The central domain of transcription factor FOXM1c directly interacts with itself in vivo and switches from an essential to an inhibitory domain depending on the FOXM1c binding site.

We have previously shown that FOXM1c can transactivate its target genes by two different mechanisms, depending on the FOXM1c binding site. In the present study, by introducing a small 46-aa deletion, we confirm that the central domain of FOXM1c is essential for transactivation of the minimal c-myc P1 and P2 promoters via their TATA boxes, but functions as an inhibitory domain on conventional FOXM1c binding sites.

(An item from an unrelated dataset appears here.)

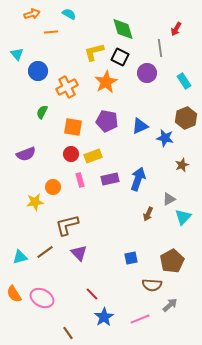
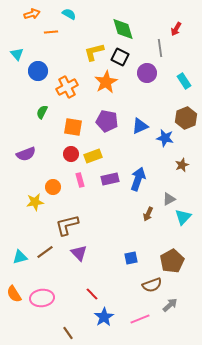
brown semicircle at (152, 285): rotated 24 degrees counterclockwise
pink ellipse at (42, 298): rotated 35 degrees counterclockwise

Thus, distinct FOXM1c binding sites determine opposite functions of the central domain, suggesting allosteric control of its conformation by the DNA binding site. This is strongly supported by the identification of a direct in vivo interaction of the central domain with itself in the present study. In contrast, the DNA binding domain binds neither to itself nor to any other domain of FOXM1c. Transrepression by the central domain is unlikely to be achieved by recruitment of co-repressors, but instead seems to be mediated by direct interference with the basal transcription complex. Direct binding of the central domain to itself should be involved in transrepression. Finally, FOXM1c transactivates the chicken mim-1 promoter, whose TATA box represents a conventional FOXM1c binding site, so that transactivation follows neither of the above two mechanisms, but shows intermediate behavior.